TyroneLi commented 4 years ago

@TyroneLi actually I have implemented two methods for combine foreground and background seeds in infer_cam.py

in line 117,

def get_localization_cues_sec(att_maps, saliency, im_label, cam_thresh):

and in line 154,

def get_localization_cues_dcsp(att_maps, saliency, im_label, bg_thresh):

btw, SEC has described how to generate localization cues in section 6.1 of their paper.

as for your bad segmentation result. I recommend you to check your seed quality first before training a segmentation network. In our paper, we find the precision of seeds has a big impact on the final segmentation performance.

Yeap, it is. But I wonder how did you get init seed mask inside your released downloaded file? Could you provide more informations about this part or have you released this part code?

yaoqi-zd commented 4 years ago

@TyroneLi OK, I get your point. I didn't release this part of code. it corresponds to tools/stage1 in the repo. to get the init seed mask, you need to train a VGG16 multi-label classification network(baseline model in our paper), and set foreground threshold to 0.3.

we have listed the precision and recall of seeds for all model variants. you can refer them to see if you get the right seeds. the init seed mask should have a precision higher than 80%.

TyroneLi commented 4 years ago

@TyroneLi OK, I get your point. I didn't release this part of code. it corresponds to tools/stage1 in the repo. to get the init seed mask, you need to train a VGG16 multi-label classification network(baseline model in our paper), and set foreground threshold to 0.3.

we have listed the precision and recall of seeds for all model variants. you can refer them to see if you get the right seeds. the init seed mask should have a precision higher than 80%.

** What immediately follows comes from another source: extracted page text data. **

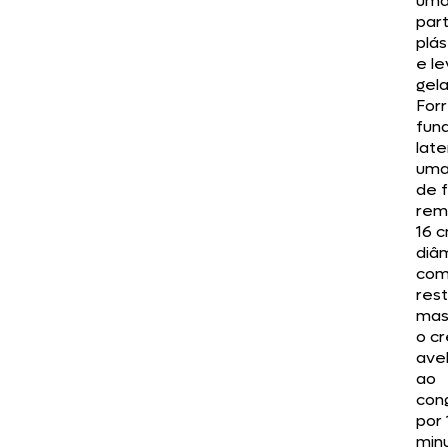
uma
par
plás
e le
gela
Forr
fun
late
uma
de 
rem
16 
diâ
com
res
mas
o c
avel
ao
con
por 
min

Yeap, haha, why didn't u release this part code? Would u plan to release this part?hhh~

yaoqi-zd commented 4 years ago

@TyroneLi since it's only a trival vgg16 classification network and you can just remove the attention module and seed segmentation branch in our SGAN to implement it.

for initial seed generation, you may need to pay more attention to the seed computation part, rather than the classification network itself.

currently I'm already graduated from school and cannot access to the lab computer. sorry I may not be able to release this part of code. hope you can get init seeds with good quality.